Our culture makes it pretty easy to focus on the problems. The issues. The deal-breakers and red flags. After all, critics decide where we go to eat and what movies we want to see. Parents teach children to watch out for the car that could hit you instead of why it’s fun to stay on the sidewalk. The news drones day in and day out about all the issues deemed newsworthy in our country, state, city… and usually, it’s all pretty bleak. Even Eharmony insists that you decide what your top 10 “can’t stands” are in order for you to send along your top 10 “must haves.”

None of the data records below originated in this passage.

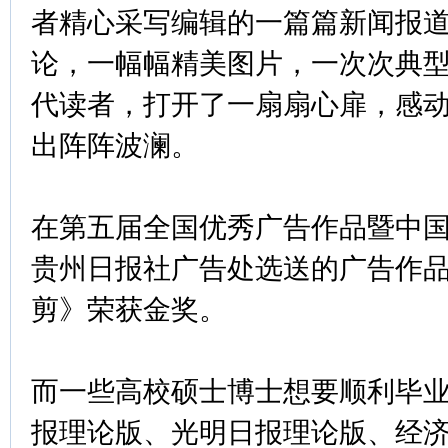
者精心采写编辑的一篇篇新闻报
论，一幅幅精美图片，一次次典
代读者，打开了一扇扇心扉，感
出阵阵波澜。
在第五届全国优秀广告作品暨中国
贵州日报社广告处选送的广告作
剪》荣获金奖。
而一些高校硕士博士想要顺利毕
报理论版、光明日报理论版、经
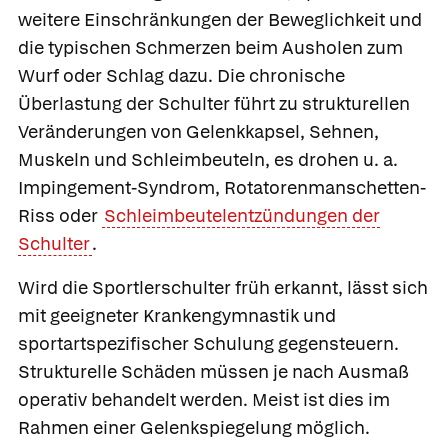
weitere Einschränkungen der Beweglichkeit und
die typischen Schmerzen beim Ausholen zum
Wurf oder Schlag dazu. Die chronische
Überlastung der Schulter führt zu strukturellen
Veränderungen von Gelenkkapsel, Sehnen,
Muskeln und Schleimbeuteln, es drohen u. a.
Impingement-Syndrom, Rotatorenmanschetten-
Riss oder
Schleimbeutelentzündungen der
Schulter
.
Wird die Sportlerschulter früh erkannt, lässt sich
mit geeigneter Krankengymnastik und
sportartspezifischer Schulung gegensteuern.
Strukturelle Schäden müssen je nach Ausmaß
operativ behandelt werden. Meist ist dies im
Rahmen einer Gelenkspiegelung möglich.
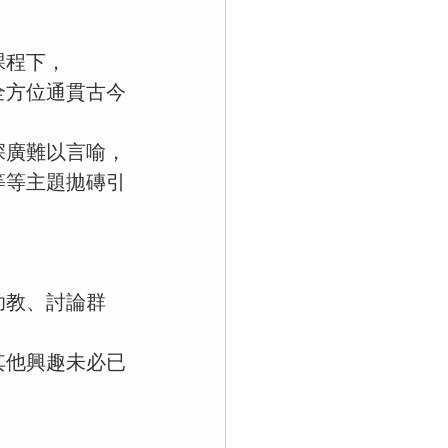
課程下，
全方位通貫古今
深廣難以言喻，
等等主題拋磚引
助教、討論群
其他興趣未必已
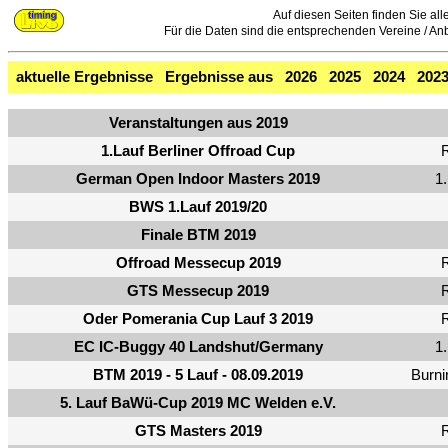
Auf diesen Seiten finden Sie all
Für die Daten sind die entsprechenden Vereine / Anbie
aktuelle Ergebnisse
Ergebnisse aus
2026
2025
2024
202
Veranstaltungen aus 2019
1.Lauf Berliner Offroad Cup
R
German Open Indoor Masters 2019
1
BWS 1.Lauf 2019/20
Finale BTM 2019
Offroad Messecup 2019
R
GTS Messecup 2019
R
Oder Pomerania Cup Lauf 3 2019
R
EC IC-Buggy 40 Landshut/Germany
1
BTM 2019 - 5 Lauf - 08.09.2019
Burni
5. Lauf BaWü-Cup 2019 MC Welden e.V.
GTS Masters 2019
R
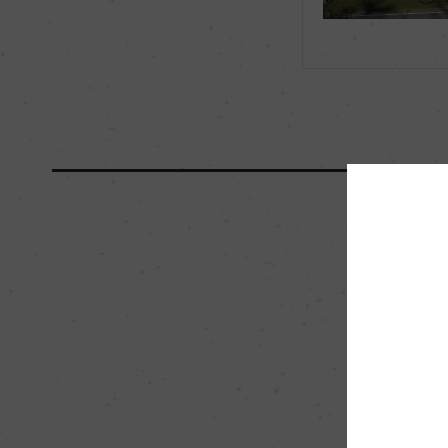
海外ワイン専門誌評価歴
ー
国内ワイン専門誌評価歴
ー
醗酵・熟成
醗酵：ロウレイロと
ク樽(2500L、30
ンレスタンク(3000L
熟成：ロウレイロと
3カ月(2500Lのフ
リアン/フレンチオ
ョ・ブランコはステン
ブレンドしステンレス
栽培面積
4ha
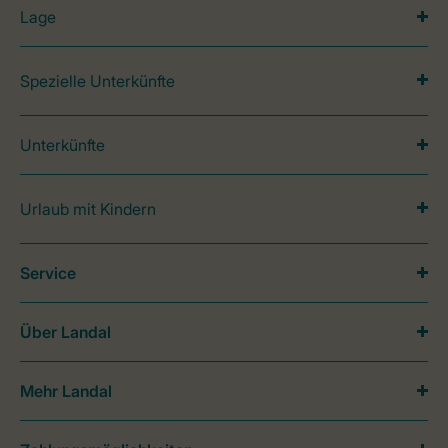
Lage
Spezielle Unterkünfte
Unterkünfte
Urlaub mit Kindern
Service
Über Landal
Mehr Landal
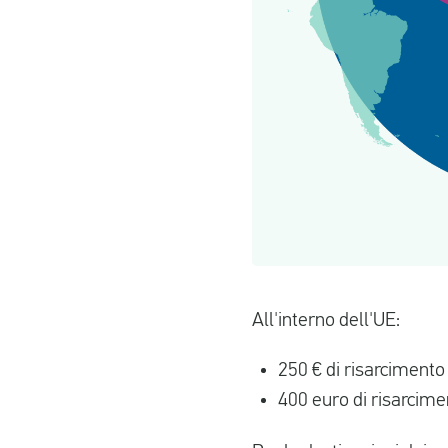
All'interno dell'UE:
250 € di risarcimento
400 euro di risarcime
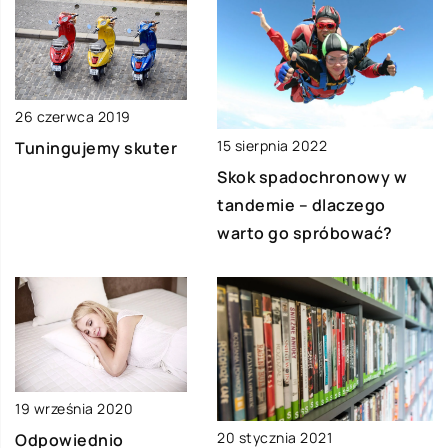
26 czerwca 2019
15 sierpnia 2022
Tuningujemy skuter
Skok spadochronowy w
tandemie – dlaczego
warto go spróbować?
19 września 2020
20 stycznia 2021
Odpowiednio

I’m wondering if perhaps this consistent perusal of the negative unduly influences our dating and mating patterns. What would happen if we came home from a date or time with our partner and focused on all the great stuff that happened instead of the poor service at the restaurant or his lack of chivalry when it came to opening your door? After all… most people think the falling in love part is the most exciting time in a relationship and what do you do more when you are falling for someone than focus on all the positive things you love about that person?

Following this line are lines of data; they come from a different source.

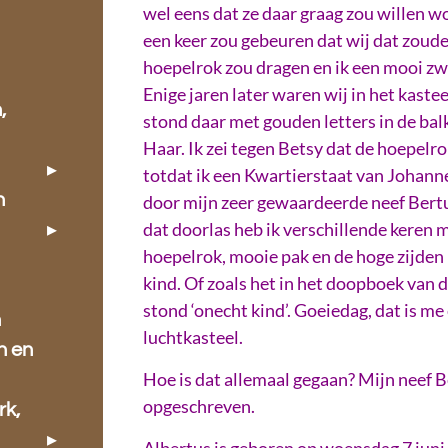
wel eens dat ze daar graag zou willen wo
een keer zou gebeuren dat wij dat zoude
hoepelrok zou dragen en ik een mooi zw
Enige jaren later waren wij in het kastee
,
stond daar met gouden letters in de bal
Haar. Ik zei tegen Betsy dat de hoepelro
totdat ik een Kwartierstaat van Johann
n
door mijn zeer gewaardeerde neef Bertu
dat doorlas heb ik verschillende kere
hoepelrok, mooie pak en de hoge zijden
kind. Of zoals het in het doopboek va
stond ‘onecht kind’. Goeiedag, dat is m
n
luchtkasteel.
n en
Hoe is dat allemaal gegaan? Mijn neef B
opgeschreven.
rk,
Albertus is geboren op woensdag 7 juni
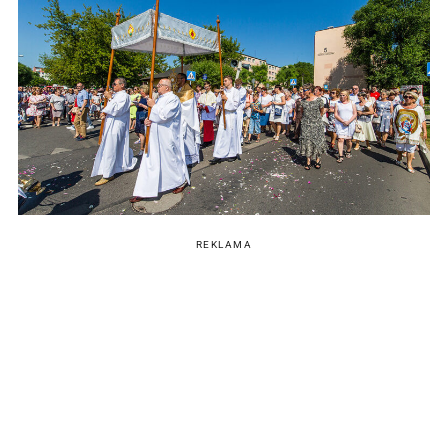
REKLAMA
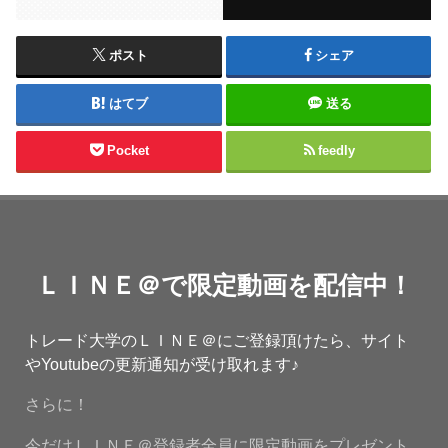
ポスト
シェア
はてブ
送る
Pocket
feedly
ＬＩＮＥ＠で限定動画を配信中！
トレード大学のＬＩＮＥ＠にご登録頂けたら、サイト
やYoutubeの更新通知が受け取れます♪
さらに！
今だけＬＩＮＥ＠登録者全員に限定動画をプレゼント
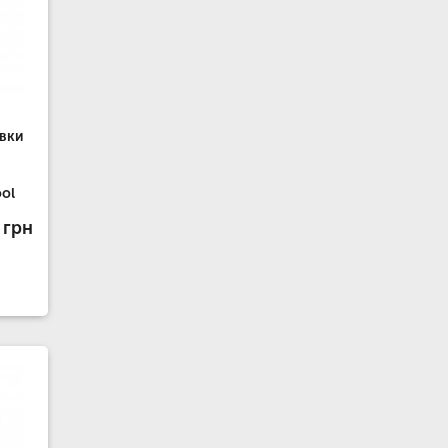
вки
ol
 грн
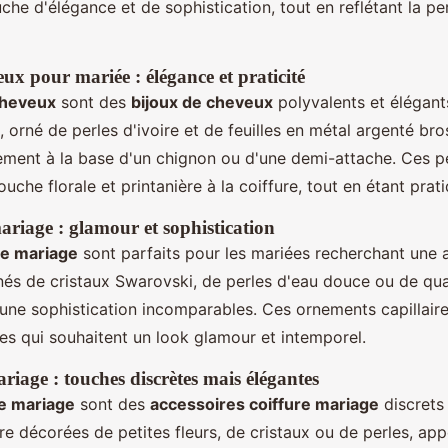
che d'élégance et de sophistication, tout en reflétant la pe
ux pour mariée : élégance et praticité
cheveux
sont des
bijoux de cheveux
polyvalents et élégant
, orné de perles d'ivoire et de feuilles en métal argenté bro
lement à la base d'un chignon ou d'une demi-attache. Ces p
uche florale et printanière à la coiffure, tout en étant pratiq
riage : glamour et sophistication
e mariage
sont parfaits pour les mariées recherchant une al
nés de cristaux Swarovski, de perles d'eau douce ou de qua
t une sophistication incomparables. Ces ornements capillair
es qui souhaitent un look glamour et intemporel.
riage : touches discrètes mais élégantes
de mariage
sont des
accessoires coiffure mariage
discrets
re décorées de petites fleurs, de cristaux ou de perles, ap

Perhaps changing your focus would change the kind of people attracted to you. I’m not suggesting that you go from Chicken Little to Pollyanna, but maybe just a tweak or two in the stories you love to share, the way you recap a date for your friends or in how you think about your ex. Think about how it sounds when you go on and on about your crazy ex… I mean, after all, YOU decided to date/marry the crazy person you’re telling stories about. So what does that say about you?
There is one thing for certain about positive people… positive people like to be surrounded by those who support vision and dreams, not the ones who focus on the problems, issues and “yes, buts” of the day.
The secret to finding and dating positive people? Be one yourself.